A unit of Ronesans Holding AS is looking to buy stakes of 24.5% each from Webuild SpA and Turkish builder Kayi Insaat, members of a consortium that won a contract to build and operate the hospital project in southern Gaziantep province, said the people, who asked not to be named because the matter is confidential. 

If the deal is successful, Ronesans Saglik Yatirim would also inject equity needed to complete construction, they said. The sides are still negotiating the size of the transaction and trying to finalize it this year, the people said. 

Webuild, previously known as Salini Impregilo SpA, Kayi Insaat and Ronesans declined to comment. 

Already among the largest contracting companies in Europe, Ronesans -- Turkish for “renaissance” -- has been increasing its footprint in health care as it also expanded into real estate development, energy and petrochemicals. In 2018, it completed a skyscraper in Russian President Vladimir Putin’s hometown of St. Petersburg, building a 462-meter high-rise that houses the headquarters of gas giant Gazprom PJSC.

Ronesans, whose other projects include a presidential palace in Ankara, recently struck a deal with Danish facility services company ISS A/S to jointly operate five other hospitals completed under a public-private-partnership model in Turkey. 

Construction Logjam

Turkey has suffered construction delays at some of the nearly two dozen hospital projects started since 2015, developed at a total cost of $10 billion and partly funded by the public. The government extended guarantees for the loans and provided medical staff, while private companies pledged to supply non-medical equipment and services over the course of 25-year contracts.

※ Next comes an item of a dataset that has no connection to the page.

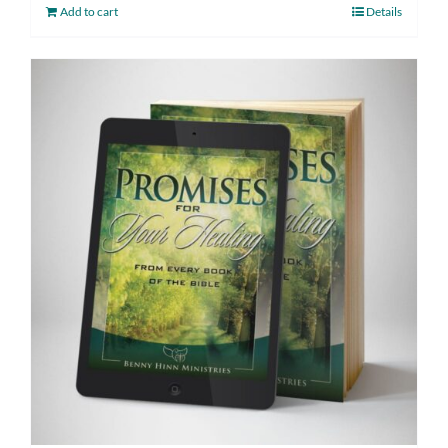
Add to cart
Details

Putting further strain on businesses, the Turkish currency’s depreciation of about 12% against the dollar in 2021 has made foreign debt more expensive in lira terms, forcing many companies to restructure credit.

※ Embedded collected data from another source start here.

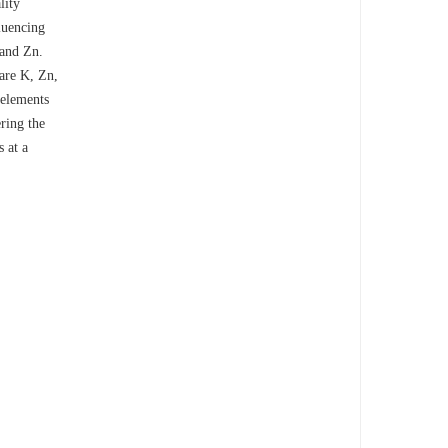
lity
luencing
 and Zn.
 are K, Zn,
 elements
ering the
s at a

The hospital in Gaziantep will have 1,875 beds and is expected to be completed this year, according to the Health Ministry. The consortium behind the venture, in which Samsung C&T Corp. was the biggest shareholder with a 26.5% stake, signed an 18-year loan deal in 2016 with lenders including Export-Import Bank of Korea and the European Bank for Reconstruction and Development among others, according to data compiled by Bloomberg. 

The group started an effort to restructure 483.5 million euros in loans, people familiar with the plan said in January, choosing consultants to first help resolve governance issues among the partners in the hospital, and then to manage talks with creditors.

Funding Lifeline

Ronesans Saglik Yatirim’s equity contribution would bridge a funding shortfall in the project because cash committed by some of the existing investors isn’t in place, said two of the people. For the restructuring to go ahead, other members of the consortium would have to honor their pledges to finish the hospital’s construction, they said.

The goal of a possible restructuring would be only to extend the maturity of the existing loans, while avoiding new borrowings. The consortium also consists of Gaziantep PPP Fund managed by Istanbul-based Actus Asset Management, which has 24.5%. Actus declined to comment.